#### [Task instructions]
Copy each line from the entries that the word "Business" appears in.

(Page-level text extractions)

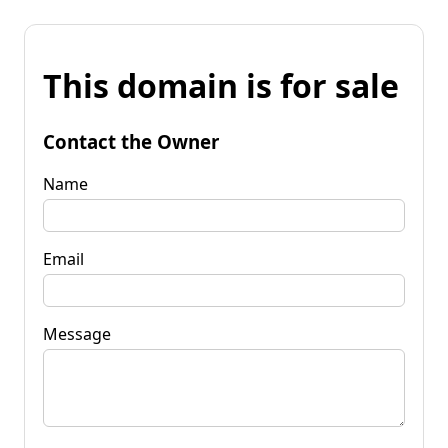
This domain is for sale
Contact the Owner
Name
Email
Message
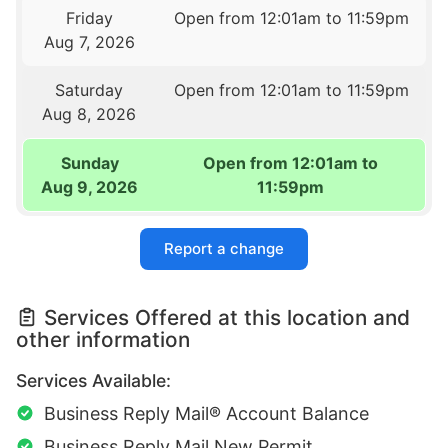
Friday
Open from 12:01am to 11:59pm
Aug 7, 2026
Saturday
Open from 12:01am to 11:59pm
Aug 8, 2026
Sunday
Open from 12:01am to
Aug 9, 2026
11:59pm
Report a change
Services Offered at this location and
other information
Services Available:
Business Reply Mail® Account Balance
Business Reply Mail New Permit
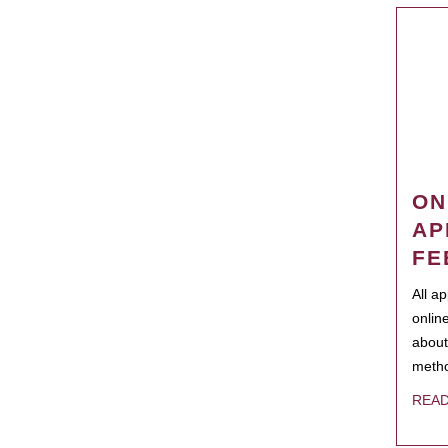
ON
AP
FE
All a
onlin
about
metho
REA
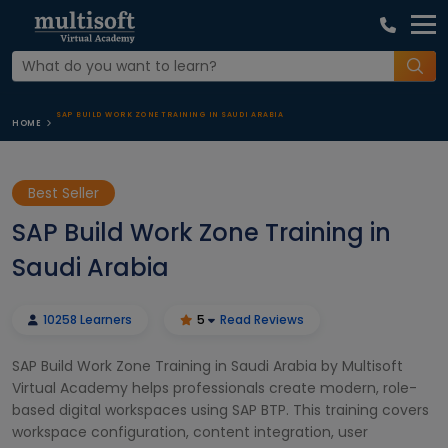
SAP BUILD WORK ZONE TRAINING IN SAUDI ARABIA
HOME
Best Seller
SAP Build Work Zone Training in
Saudi Arabia
10258 Learners
5
Read Reviews
SAP Build Work Zone Training in Saudi Arabia by Multisoft
Virtual Academy helps professionals create modern, role-
based digital workspaces using SAP BTP. This training covers
workspace configuration, content integration, user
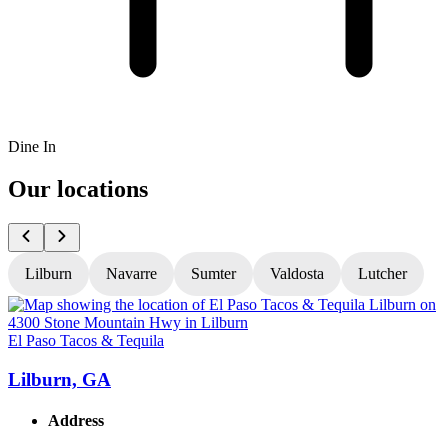
Dine In
Our locations
Lilburn
Navarre
Sumter
Valdosta
Lutcher
El Paso Tacos & Tequila
E
Lilburn, GA
Address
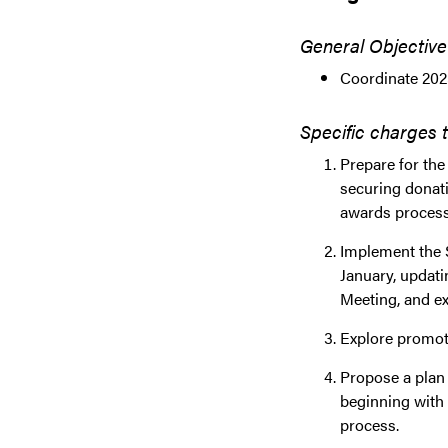
General Objective
Coordinate 202
Specific charges 
Prepare for the
securing donati
awards process
Implement the S
January, updati
Meeting, and ex
Explore promoti
Propose a plan f
beginning with 
process.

#### [Written response]
Business Reply Mail® Account Balance
Business Reply Mail New Permit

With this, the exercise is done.